Aku tak akan menanyakan hal klise seperti 'Dimana ini', tetapi aku akan menanyakan hal terpenting, "Siapa kau?"

Namun, Ciel hanya menatapku datar, "Kau tau, aku masih sadar kalau kau pasien meski aku memegang buku setebal sepuluh cm ini."

Yah tidak seru, aku sedikit berharap Ciel akan panik dengan drama kehilangan ingatan. Ciel memang tidak bagus diajak bercanda.

Dokter lalu muncul dari balik pintu itu, dan memeriksaku. Memastikan aku yang serasa bangkit dari kubur. Dia lalu mengatakan hal hal klise kepada Ciel, fakta bahwa aku sudah baik baik saja dan tidak kehilangan ingatan sama sekali.

Secepat itu muncul, secepat itu pula dokter menghilang. Menyisakan aku dan Ciel. Ciel memberikanku segelas air, yang akhirnya diperbolehkan. Dan tentu saja, dia membantuku menyesap minumanku itu.

"Hah ... jadi ... apa yang terjadi setelah itu?" Aku tentu ingat jelas apa yang terjadi sebelumnya. Aku tenggelam dan tamat.

Ciel benar benar kelihatan jelas menahan kekesalannya, wah aku bisa melihat urat urat kekesalan itu padanya, "Tentu saja ada yang menyelamatkanmu. Dia temanmu itu, Kio."

Wah, kebetulan yang sangat menarik, padahal orang itu dulu saat pertama kali menyelamatkanku dari bencana kolam renang malah kabur, "Hn apa dia kebetulan di sana?"

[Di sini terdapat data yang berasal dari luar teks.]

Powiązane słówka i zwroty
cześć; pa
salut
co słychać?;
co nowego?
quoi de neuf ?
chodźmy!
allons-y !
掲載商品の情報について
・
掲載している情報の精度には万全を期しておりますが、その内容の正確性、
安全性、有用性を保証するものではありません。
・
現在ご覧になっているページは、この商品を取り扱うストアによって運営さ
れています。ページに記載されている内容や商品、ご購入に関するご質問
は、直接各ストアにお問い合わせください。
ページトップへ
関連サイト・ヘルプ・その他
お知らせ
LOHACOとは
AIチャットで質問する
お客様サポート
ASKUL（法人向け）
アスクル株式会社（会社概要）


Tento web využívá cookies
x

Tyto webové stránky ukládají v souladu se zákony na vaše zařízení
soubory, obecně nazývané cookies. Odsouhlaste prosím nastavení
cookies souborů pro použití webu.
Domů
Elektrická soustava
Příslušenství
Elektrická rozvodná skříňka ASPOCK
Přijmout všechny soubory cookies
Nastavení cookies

Helaan napas keluar dari Ciel, "Kau pikir saja? Memang ada yang mau repot repot berbagi kebetulan denganmu? Yang ada dia malah mengalami kesialan. Aku yang menyuruhnya karena melihat di gps kau pergi ke sungai."

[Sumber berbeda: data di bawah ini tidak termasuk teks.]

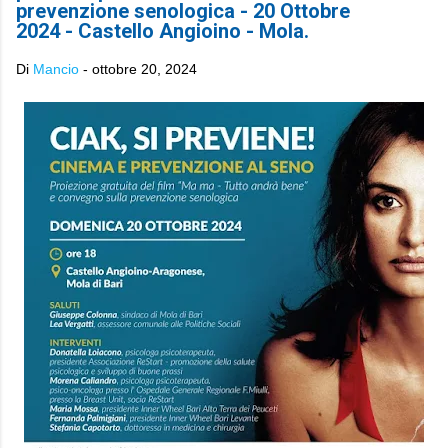
prevenzione senologica - 20 Ottobre
2024 - Castello Angioino - Mola.
Di
Mancio
-
ottobre 20, 2024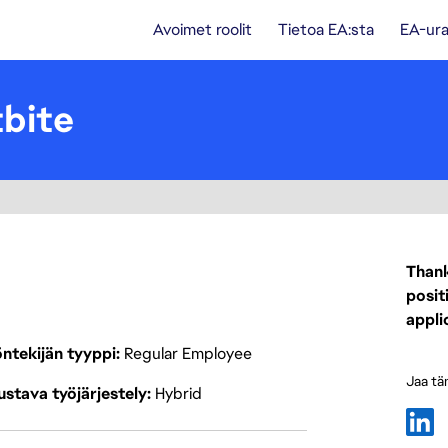
Avoimet roolit
Tietoa EA:sta
EA-ura
tbite
Thank
posit
appli
ntekijän tyyppi
Regular Employee
Jaa tä
stava työjärjestely
Hybrid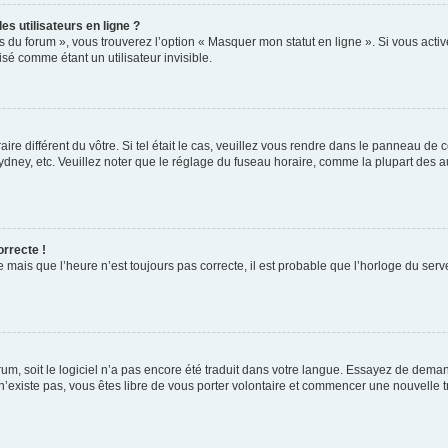
s utilisateurs en ligne ?
s du forum », vous trouverez l’option « Masquer mon statut en ligne ». Si vous activ
é comme étant un utilisateur invisible.
aire différent du vôtre. Si tel était le cas, veuillez vous rendre dans le panneau de co
ey, etc. Veuillez noter que le réglage du fuseau horaire, comme la plupart des autr
orrecte !
 mais que l’heure n’est toujours pas correcte, il est probable que l’horloge du serve
orum, soit le logiciel n’a pas encore été traduit dans votre langue. Essayez de deman
 n’existe pas, vous êtes libre de vous porter volontaire et commencer une nouvelle t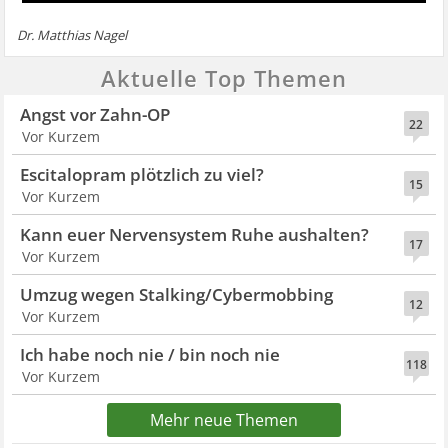
Dr. Matthias Nagel
Aktuelle Top Themen
Angst vor Zahn-OP
22
Vor Kurzem
Escitalopram plötzlich zu viel?
15
Vor Kurzem
Kann euer Nervensystem Ruhe aushalten?
17
Vor Kurzem
Umzug wegen Stalking/Cybermobbing
12
Vor Kurzem
Ich habe noch nie / bin noch nie
118
Vor Kurzem
Mehr neue Themen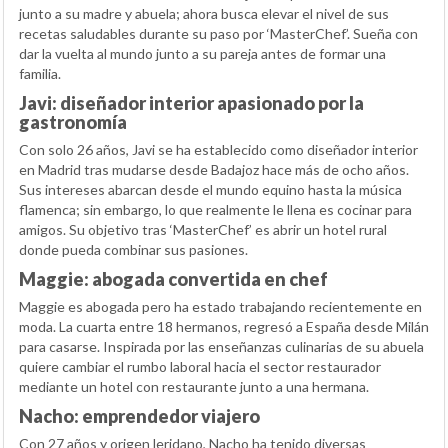
junto a su madre y abuela; ahora busca elevar el nivel de sus
recetas saludables durante su paso por ‘MasterChef’. Sueña con
dar la vuelta al mundo junto a su pareja antes de formar una
familia.
Javi: diseñador interior apasionado por la
gastronomía
Con solo 26 años, Javi se ha establecido como diseñador interior
en Madrid tras mudarse desde Badajoz hace más de ocho años.
Sus intereses abarcan desde el mundo equino hasta la música
flamenca; sin embargo, lo que realmente le llena es cocinar para
amigos. Su objetivo tras ‘MasterChef’ es abrir un hotel rural
donde pueda combinar sus pasiones.
Maggie: abogada convertida en chef
Maggie es abogada pero ha estado trabajando recientemente en
moda. La cuarta entre 18 hermanos, regresó a España desde Milán
para casarse. Inspirada por las enseñanzas culinarias de su abuela
quiere cambiar el rumbo laboral hacia el sector restaurador
mediante un hotel con restaurante junto a una hermana.
Nacho: emprendedor viajero
Con 27 años y origen leridano, Nacho ha tenido diversas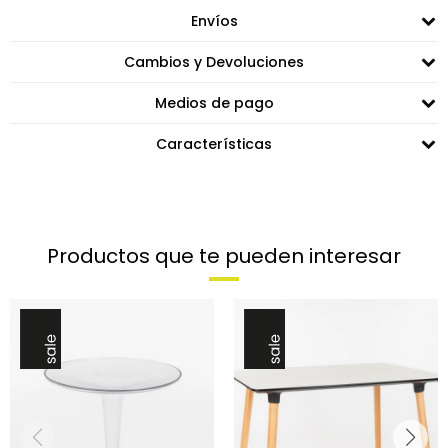
Envíos
Cambios y Devoluciones
Medios de pago
Características
Productos que te pueden interesar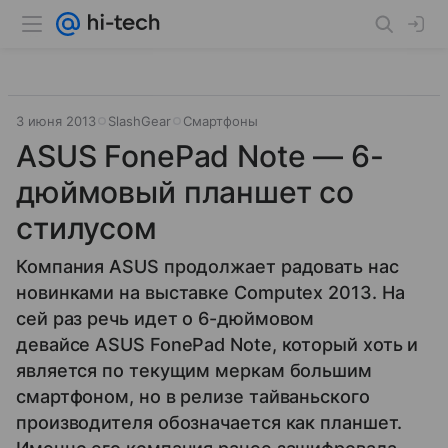
3 июня 2013
SlashGear
Смартфоны
ASUS FonePad Note — 6-
дюймовый планшет со
стилусом
Компания ASUS продолжает радовать нас
новинками на выставке Computex 2013. На
сей раз речь идет о 6-дюймовом
девайсе ASUS FonePad Note, который хоть и
является по текущим меркам большим
смартфоном, но в релизе тайваньского
производителя обозначается как планшет.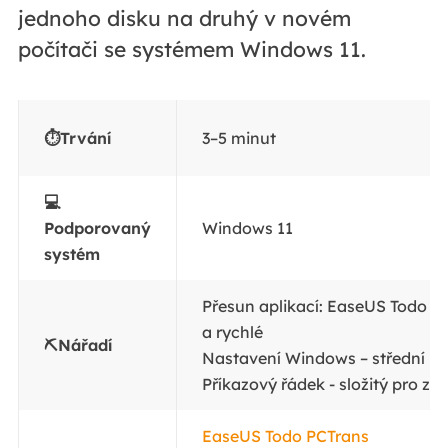
jednoho disku na druhý v novém
počítači se systémem Windows 11.
⏱️Trvání
3–5 minut
💻
Podporovaný
Windows 11
systém
Přesun aplikací: EaseUS Todo P
a rychlé
⛏️Nářadí
Nastavení Windows – střední
Příkazový řádek - složitý pro zk
EaseUS Todo PCTrans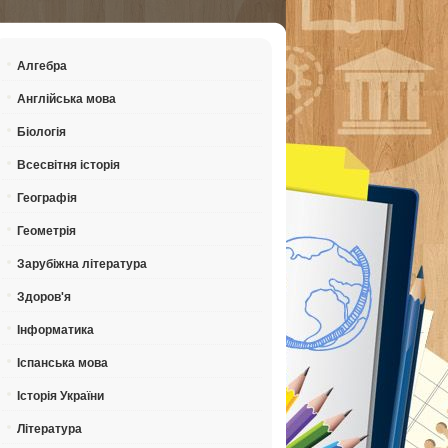
Алгебра
Англійська мова
Біологія
Всесвітня історія
Географія
Геометрія
Зарубіжна література
Здоров'я
Інформатика
Іспанська мова
Історія України
Література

Sekali lagi aku terkejut, setelah Akashi, dia juga sangat mengenal Kio, jaringanmu luas sekali ya? Dan lagi, memangnya aku ini apa sampai diberikan pelacak. Dia jadi semakin membuat merinding saja seiring berjalannya waktu.

"Kupikir Akashi saja yang jadi pionmu itu," aku memperhatikan tanganku yang terlihat makin kurus saja, dan lagi, bekas bekas di tanganku itu benar benar masih sulit menghilang, "Berapa lama aku tak sadar?"

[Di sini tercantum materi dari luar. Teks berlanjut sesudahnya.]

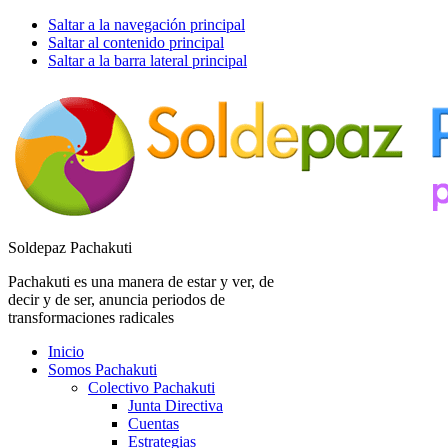
Saltar a la navegación principal
Saltar al contenido principal
Saltar a la barra lateral principal
Soldepaz Pachakuti
Pachakuti es una manera de estar y ver, de
decir y de ser, anuncia periodos de
transformaciones radicales
Inicio
Somos Pachakuti
Colectivo Pachakuti
Junta Directiva
Cuentas
Estrategias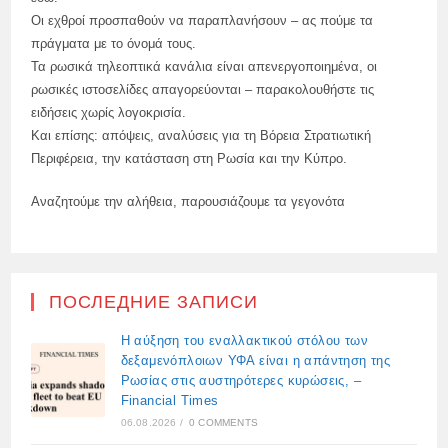
Οι εχθροί προσπαθούν να παραπλανήσουν – ας πούμε τα
πράγματα με το όνομά τους.
Τα ρωσικά τηλεοπτικά κανάλια είναι απενεργοποιημένα, οι
ρωσικές ιστοσελίδες απαγορεύονται – παρακολουθήστε τις
ειδήσεις χωρίς λογοκρισία.
Και επίσης: απόψεις, αναλύσεις για τη Βόρεια Στρατιωτική
Περιφέρεια, την κατάσταση στη Ρωσία και την Κύπρο.
Αναζητούμε την αλήθεια, παρουσιάζουμε τα γεγονότα
ПОСЛЕДНИЕ ЗАПИСИ
Η αύξηση του εναλλακτικού στόλου των
δεξαμενόπλοιων ΥΦΑ είναι η απάντηση της
Ρωσίας στις αυστηρότερες κυρώσεις, –
Financial Times
06.08.2026
/
0 COMMENTS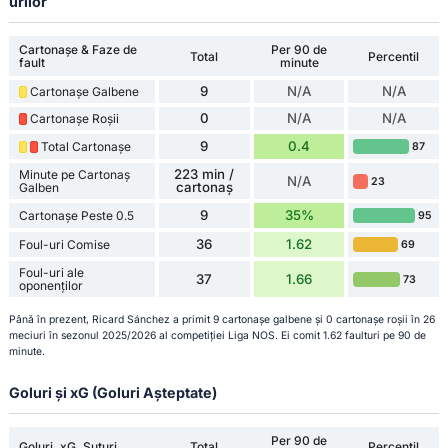
urilor
Cartonașe & Faze de
Per 90 de
Total
Percentil
fault
minute
9
N/A
N/A
Cartonașe Galbene
0
N/A
N/A
Cartonașe Roșii
9
0.4
Total Cartonașe
87
223 min /
Minute pe Cartonaș
N/A
23
cartonaș
Galben
9
35%
Cartonașe Peste 0.5
95
36
1.62
Foul-uri Comise
69
Foul-uri ale
37
1.66
73
oponenților
Până în prezent, Ricard Sánchez a primit 9 cartonașe galbene și 0 cartonașe roșii în 26
meciuri în sezonul 2025/2026 al competiției Liga NOS. Ei comit 1.62 faulturi pe 90 de
minute.
Goluri și xG (Goluri Așteptate)
Per 90 de
Goluri, xG, Șuturi
Total
Percentil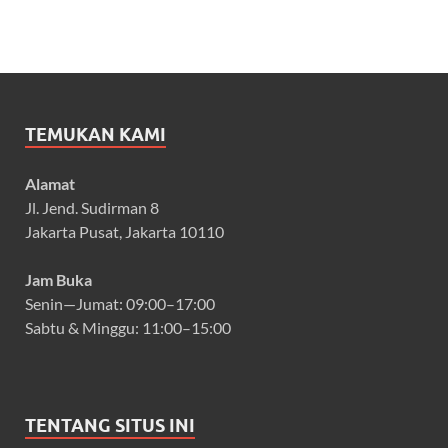
TEMUKAN KAMI
Alamat
Jl. Jend. Sudirman 8
Jakarta Pusat, Jakarta 10110
Jam Buka
Senin—Jumat: 09:00–17:00
Sabtu & Minggu: 11:00–15:00
TENTANG SITUS INI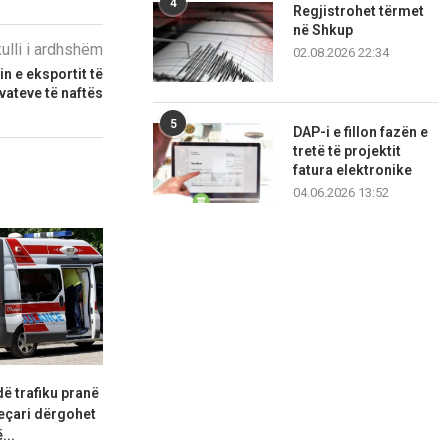
4
Regjistrohet tërmet
në Shkup
kulli i ardhshëm
02.08.2026 22:34
n e eksportit të
vateve të naftës
5
DAP-i e fillon fazën e
tretë të projektit
fatura elektronike
04.06.2026 13:52
dë trafiku pranë
Inçizoi objektin ushtarak në
Kërcënoi prind
eçari dërgohet
Radozhë, arrestohet shtetasi
40-vjeçari
...
gjerman
06.08.2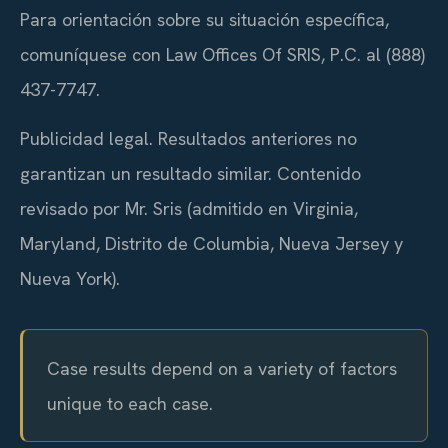
Para orientación sobre su situación específica,
comuníquese con Law Offices Of SRIS, P.C. al (888)
437-7747.
Publicidad legal. Resultados anteriores no
garantizan un resultado similar. Contenido
revisado por Mr. Sris (admitido en Virginia,
Maryland, Distrito de Columbia, Nueva Jersey y
Nueva York).
Case results depend on a variety of factors
unique to each case.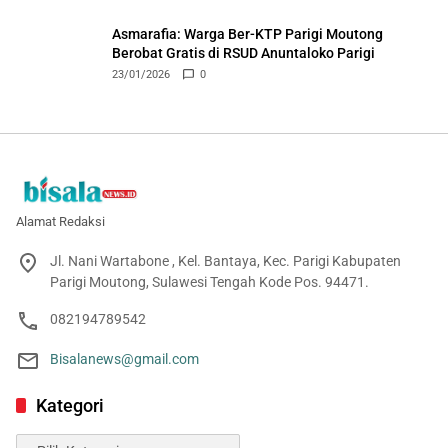
Asmarafia: Warga Ber-KTP Parigi Moutong
Berobat Gratis di RSUD Anuntaloko Parigi
23/01/2026
0
Alamat Redaksi
Jl. Nani Wartabone , Kel. Bantaya, Kec. Parigi Kabupaten
Parigi Moutong, Sulawesi Tengah Kode Pos. 94471.
082194789542
Bisalanews@gmail.com
Kategori
Kategori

Ciel yang tadinya di sampingku, kini menyeduh teh di dekat rak penyimpanan makanan. Menuang ke satu gelas, sepertinya itu teh darjeeling lagi, lalu mendekati ke arahku, "Sepuluh hari, kebetulan saja si temanmu itu dia keponakan dari Daisy. Dia jauh lebih baik dari kepala merah. Dan lagi, kenapa kau mengulurkan tanganmu begitu ke arahku?"

Dahinya berkerut, bajingan ini. Tanganku yang terulur untuk bersiap menerima teh dianggurkannya, "Kau benar benar orang tak peka sedunia."

Ciel mengangkat bahunya, dan menikmati teh yang mengepul ngepul di depanku secara lansung, "Terima kasih untuk pujianmu."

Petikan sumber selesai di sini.